Une pensée limpide, qui s’accompagne de cinq condamnations pour « incitation à la haine raciale » entre 1997 et 2021. Sympathies envers Vladimir Poutine, soutien à la répression policière contre « la racaille envahissante » (sic), dénonciation des agressions sexuelles commentée « d’hypocrite, ridicule, sans intérêt » (sic) suite à « me too », réunionnais·e·s taxé·e·s de « population de dégénérés » (sic), appel à voter Éric Zemmour aux présidentielles de 2022, ajoutant encore au panorama. Exposer de manière complète et équilibrée, c’est normalement là le travail d’un·e journaliste ; ne pas omettre le meilleur donc, mais sans cacher ou romantiser le plus sombre.


Illustration d’en-tête : Brigitte Bardot dans le film « Vie privée », en 1962 – Mondadori.


Mise à jour du dimanche 28 décembre à 17h15.
Alors que nous publiions la présente, un texte de Aurélien Poivret pour la version web globale de « l’est Républicain » était (enfin) dédié aux différents déboires judiciaires de Brigitte Bardot.
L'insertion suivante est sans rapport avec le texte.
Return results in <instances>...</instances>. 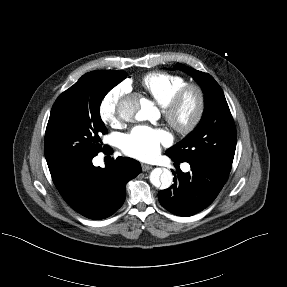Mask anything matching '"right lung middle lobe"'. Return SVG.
Returning a JSON list of instances; mask_svg holds the SVG:
<instances>
[{
    "label": "right lung middle lobe",
    "mask_w": 287,
    "mask_h": 287,
    "mask_svg": "<svg viewBox=\"0 0 287 287\" xmlns=\"http://www.w3.org/2000/svg\"><path fill=\"white\" fill-rule=\"evenodd\" d=\"M126 75L125 71H92L60 94L45 132V157L50 172L104 150L100 136L107 133V128L100 117V104Z\"/></svg>",
    "instance_id": "dd1d6c3e"
}]
</instances>
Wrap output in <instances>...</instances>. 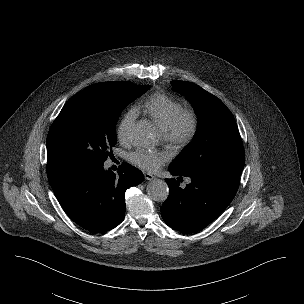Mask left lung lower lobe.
<instances>
[{"mask_svg": "<svg viewBox=\"0 0 304 304\" xmlns=\"http://www.w3.org/2000/svg\"><path fill=\"white\" fill-rule=\"evenodd\" d=\"M169 171L175 178L165 179L170 194L161 207V215L171 228L196 232L214 221L233 200L240 177L222 173L183 174L173 166ZM181 176H188L191 183L180 187Z\"/></svg>", "mask_w": 304, "mask_h": 304, "instance_id": "1", "label": "left lung lower lobe"}]
</instances>
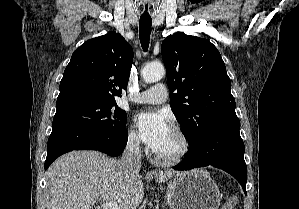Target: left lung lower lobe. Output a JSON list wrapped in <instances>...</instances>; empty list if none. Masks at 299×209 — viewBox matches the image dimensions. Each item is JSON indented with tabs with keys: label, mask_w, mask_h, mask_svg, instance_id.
Listing matches in <instances>:
<instances>
[{
	"label": "left lung lower lobe",
	"mask_w": 299,
	"mask_h": 209,
	"mask_svg": "<svg viewBox=\"0 0 299 209\" xmlns=\"http://www.w3.org/2000/svg\"><path fill=\"white\" fill-rule=\"evenodd\" d=\"M239 129L237 116L212 124L200 139L189 144L190 150L185 154L183 162L174 169L190 170L212 165L231 174L241 184L246 195L245 147Z\"/></svg>",
	"instance_id": "0a47b994"
}]
</instances>
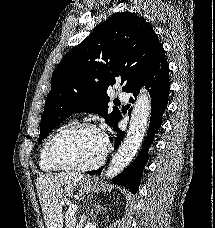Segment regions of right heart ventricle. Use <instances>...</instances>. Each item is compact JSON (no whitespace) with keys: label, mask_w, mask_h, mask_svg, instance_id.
I'll use <instances>...</instances> for the list:
<instances>
[{"label":"right heart ventricle","mask_w":215,"mask_h":228,"mask_svg":"<svg viewBox=\"0 0 215 228\" xmlns=\"http://www.w3.org/2000/svg\"><path fill=\"white\" fill-rule=\"evenodd\" d=\"M59 130H55L52 133H50L47 138L44 140L41 149H40V167L44 172H55L58 169L54 168L53 166H51L47 160V156H46V150H47V146L49 141L51 140V138L54 136V134L56 132H58Z\"/></svg>","instance_id":"e07e8e85"}]
</instances>
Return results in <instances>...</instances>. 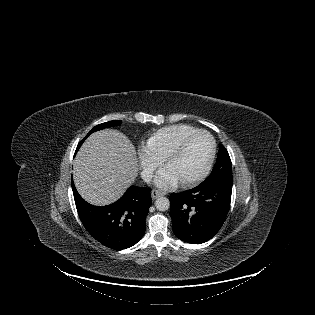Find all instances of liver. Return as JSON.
I'll return each instance as SVG.
<instances>
[{"instance_id": "6515ba94", "label": "liver", "mask_w": 315, "mask_h": 315, "mask_svg": "<svg viewBox=\"0 0 315 315\" xmlns=\"http://www.w3.org/2000/svg\"><path fill=\"white\" fill-rule=\"evenodd\" d=\"M137 174L135 147L123 133L113 129L90 135L74 160L75 186L93 205H108L119 199Z\"/></svg>"}]
</instances>
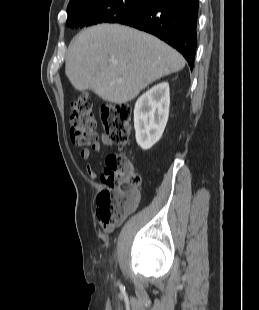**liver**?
I'll list each match as a JSON object with an SVG mask.
<instances>
[{
    "instance_id": "liver-1",
    "label": "liver",
    "mask_w": 259,
    "mask_h": 310,
    "mask_svg": "<svg viewBox=\"0 0 259 310\" xmlns=\"http://www.w3.org/2000/svg\"><path fill=\"white\" fill-rule=\"evenodd\" d=\"M184 66L183 56L153 35L119 24H100L82 30L71 41L65 73L76 90H91L104 101L123 104Z\"/></svg>"
}]
</instances>
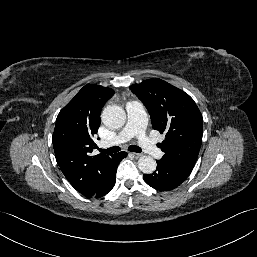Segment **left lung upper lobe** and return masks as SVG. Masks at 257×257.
Returning <instances> with one entry per match:
<instances>
[{
  "mask_svg": "<svg viewBox=\"0 0 257 257\" xmlns=\"http://www.w3.org/2000/svg\"><path fill=\"white\" fill-rule=\"evenodd\" d=\"M130 89L146 106L153 129L165 134L159 144L161 158L178 168L192 171L202 144V115L184 91L161 79L133 84Z\"/></svg>",
  "mask_w": 257,
  "mask_h": 257,
  "instance_id": "obj_1",
  "label": "left lung upper lobe"
}]
</instances>
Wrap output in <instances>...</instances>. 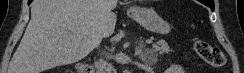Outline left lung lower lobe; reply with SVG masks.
I'll return each instance as SVG.
<instances>
[{"label":"left lung lower lobe","mask_w":244,"mask_h":73,"mask_svg":"<svg viewBox=\"0 0 244 73\" xmlns=\"http://www.w3.org/2000/svg\"><path fill=\"white\" fill-rule=\"evenodd\" d=\"M212 1L213 0H200V2H202L203 4L207 5L208 7L211 8V10L213 11L214 10V6H212ZM213 4H214V1H213Z\"/></svg>","instance_id":"1"}]
</instances>
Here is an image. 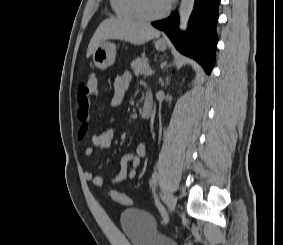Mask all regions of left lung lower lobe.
<instances>
[{
  "mask_svg": "<svg viewBox=\"0 0 283 245\" xmlns=\"http://www.w3.org/2000/svg\"><path fill=\"white\" fill-rule=\"evenodd\" d=\"M220 0H195L189 20V28L180 35L179 17L173 13L170 17L153 22L152 25L163 30L175 47L183 54L195 59L210 74L215 61L217 37L215 26L218 20Z\"/></svg>",
  "mask_w": 283,
  "mask_h": 245,
  "instance_id": "obj_1",
  "label": "left lung lower lobe"
}]
</instances>
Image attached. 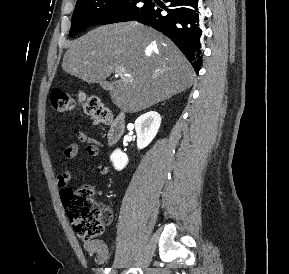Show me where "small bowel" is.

Mais, loin de reprendre la réalité de ses travers, le développement choisi va au contraire à nouveau semer le trouble quant à la nature exacte de ces discours litigieux. Le rédacteur préférant résumer ces derniers en une charge certes blâmable mais corrélée au combat antispéciste, alors que nombre d’assertions n’ont aucun rapport avec une critique même virulente de l’abattage rituel. Outre l’illustration déjà ici livrée quant au « métissage » en 2003, les diatribes analogues relatives aux immigré·e·s, à la construction de mosquées, à la déchristianisation, à la visibilité des personnes LGBT+, ou encore à la place des femmes, se comptent par dizaines. Aussi, ainsi que le rappelle l’historien Fabrice Riceputti, ses connivences avec l’extrême droite la plus radicale s’avèrent très anciennes, posant avec les partisans de l’Algérie française Jean-Marie le Pen et Pierre Lagaillarde dès 1958.